Wednesday, July 12, 2017

Conditioned Air

I hate air conditioners. They're noisy, inefficient, expensive, bulky beasts, and I don't own any (technically I suppose there's one in my car, but it hasn't worked since I bought the vehicle, so it doesn't count). When it's warm, I close all the windows, and draw the curtains on the sunny side of the house, letting insulation do the rest (downstairs, the temp stays under 70 even on 90-degree days). As the temperature drops in the evening, I open a downstairs window on the shady side of the house, then open an upstairs window on the sunny side, and put a box fan in the upstairs window, blowing out. It draws cool air up through the house, doesn't use much electricity, doesn't make a ton of noise (and it becomes white noise because it's constant instead of stopping and starting every few minutes), and takes two seconds to install or remove.

At work, though, it's a different story. I wasn't pleased when I saw the bosses' son installing an AC unit in the tiny window in shipping a while back, and figured I wouldn't use it. Boy, was I wrong. Shipping is the hottest part of the facility, being a single-story addition on the south side of the building, and there are no fans available to do what I do at home, pulling cool air from other parts of the building and blowing it out on the hot side, so I end up using the air conditioning a lot more than I thought I would.

One of my coworkers, who covers for me in shipping when I'm on vacation or out sick, runs a lot hotter than I do, and when she was in shipping all day Monday, she set the AC's thermostat to 65 degrees. When things started to get toasty (and humid, which is the bigger problem) yesterday, I turned on the AC, noticed the temperature setting, and immediately put it back where I like it: 74F. That's the point where I'm still a little warm, but walking from shipping to the stockroom (where there's no climate control at all) isn't a huge shock. I hate that wall of hot or cold air as I pass from one zone to another, so I try to keep shipping as warm as I can while still being comfortable.
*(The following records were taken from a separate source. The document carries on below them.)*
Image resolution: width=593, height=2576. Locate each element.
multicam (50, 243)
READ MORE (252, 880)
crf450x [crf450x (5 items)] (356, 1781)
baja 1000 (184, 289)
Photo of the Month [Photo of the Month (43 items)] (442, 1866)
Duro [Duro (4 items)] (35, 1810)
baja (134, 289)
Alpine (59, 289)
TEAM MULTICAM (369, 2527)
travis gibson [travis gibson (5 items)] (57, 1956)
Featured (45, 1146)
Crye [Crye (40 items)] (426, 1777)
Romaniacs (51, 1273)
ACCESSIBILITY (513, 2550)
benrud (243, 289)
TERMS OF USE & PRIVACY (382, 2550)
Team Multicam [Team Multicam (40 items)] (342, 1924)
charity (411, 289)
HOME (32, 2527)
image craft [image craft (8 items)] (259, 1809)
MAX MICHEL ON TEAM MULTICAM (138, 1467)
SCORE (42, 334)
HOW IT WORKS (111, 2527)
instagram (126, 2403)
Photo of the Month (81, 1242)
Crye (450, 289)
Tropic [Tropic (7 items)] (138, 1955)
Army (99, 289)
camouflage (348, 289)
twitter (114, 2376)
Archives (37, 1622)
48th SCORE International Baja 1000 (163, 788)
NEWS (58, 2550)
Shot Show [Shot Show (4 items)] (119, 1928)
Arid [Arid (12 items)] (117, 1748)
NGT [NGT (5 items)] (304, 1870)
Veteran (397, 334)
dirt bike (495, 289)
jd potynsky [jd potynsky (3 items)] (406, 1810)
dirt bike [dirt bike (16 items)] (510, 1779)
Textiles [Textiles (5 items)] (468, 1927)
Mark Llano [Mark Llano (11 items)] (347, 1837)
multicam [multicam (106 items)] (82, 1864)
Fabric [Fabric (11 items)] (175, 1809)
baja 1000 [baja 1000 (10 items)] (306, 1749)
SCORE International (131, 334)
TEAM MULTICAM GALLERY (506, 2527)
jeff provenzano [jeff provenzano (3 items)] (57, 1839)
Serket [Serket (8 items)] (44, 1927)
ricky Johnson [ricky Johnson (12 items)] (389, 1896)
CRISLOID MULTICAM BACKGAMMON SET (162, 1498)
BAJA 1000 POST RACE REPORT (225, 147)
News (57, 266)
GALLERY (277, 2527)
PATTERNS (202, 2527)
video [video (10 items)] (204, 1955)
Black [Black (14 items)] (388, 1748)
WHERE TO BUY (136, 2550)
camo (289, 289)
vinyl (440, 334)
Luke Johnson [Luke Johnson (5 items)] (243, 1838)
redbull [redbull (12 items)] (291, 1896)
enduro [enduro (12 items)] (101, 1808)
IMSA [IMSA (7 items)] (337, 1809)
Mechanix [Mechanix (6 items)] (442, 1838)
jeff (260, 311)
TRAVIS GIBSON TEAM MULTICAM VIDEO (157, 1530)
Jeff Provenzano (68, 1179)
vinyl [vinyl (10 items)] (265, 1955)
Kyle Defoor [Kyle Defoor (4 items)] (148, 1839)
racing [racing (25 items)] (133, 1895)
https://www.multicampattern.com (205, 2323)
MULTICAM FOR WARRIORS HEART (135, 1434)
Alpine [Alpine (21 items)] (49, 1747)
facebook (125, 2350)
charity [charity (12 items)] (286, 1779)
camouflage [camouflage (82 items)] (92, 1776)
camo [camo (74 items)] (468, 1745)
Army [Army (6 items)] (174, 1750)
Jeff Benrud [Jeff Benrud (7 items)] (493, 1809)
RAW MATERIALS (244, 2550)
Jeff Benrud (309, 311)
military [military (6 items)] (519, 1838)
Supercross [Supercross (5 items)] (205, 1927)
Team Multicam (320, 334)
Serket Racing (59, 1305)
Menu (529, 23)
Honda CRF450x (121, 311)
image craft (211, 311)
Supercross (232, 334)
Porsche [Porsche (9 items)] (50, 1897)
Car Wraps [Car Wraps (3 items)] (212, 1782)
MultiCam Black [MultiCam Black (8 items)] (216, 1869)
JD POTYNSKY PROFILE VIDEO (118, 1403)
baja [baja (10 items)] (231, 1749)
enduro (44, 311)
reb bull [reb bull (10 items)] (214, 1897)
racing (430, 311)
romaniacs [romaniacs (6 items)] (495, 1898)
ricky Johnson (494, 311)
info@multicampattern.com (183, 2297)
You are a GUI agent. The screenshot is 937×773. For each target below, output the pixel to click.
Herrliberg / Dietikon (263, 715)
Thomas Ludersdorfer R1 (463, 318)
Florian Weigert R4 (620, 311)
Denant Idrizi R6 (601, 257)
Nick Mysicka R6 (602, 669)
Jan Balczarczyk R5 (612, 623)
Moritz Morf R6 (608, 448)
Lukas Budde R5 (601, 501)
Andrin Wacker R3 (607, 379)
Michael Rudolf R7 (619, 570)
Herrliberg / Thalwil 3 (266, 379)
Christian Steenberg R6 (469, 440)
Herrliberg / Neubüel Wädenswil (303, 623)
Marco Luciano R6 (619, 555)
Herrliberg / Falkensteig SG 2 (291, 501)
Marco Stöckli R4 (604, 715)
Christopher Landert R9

Now if only I could convince stores to do the same. Leaving the grocery store today, going from 65F to 85F as I crossed the threshold, I instantly broke out in a sweat, and it took 20 minutes of velocity-based cooling (half of my drive home with the windows down) before I was comfortable again. A few degrees higher in the store wouldn't make a huge difference to the food, but it would make a difference to shoppers as they leave the store, not to mention the store's electric bill... but I guess that makes too much sense.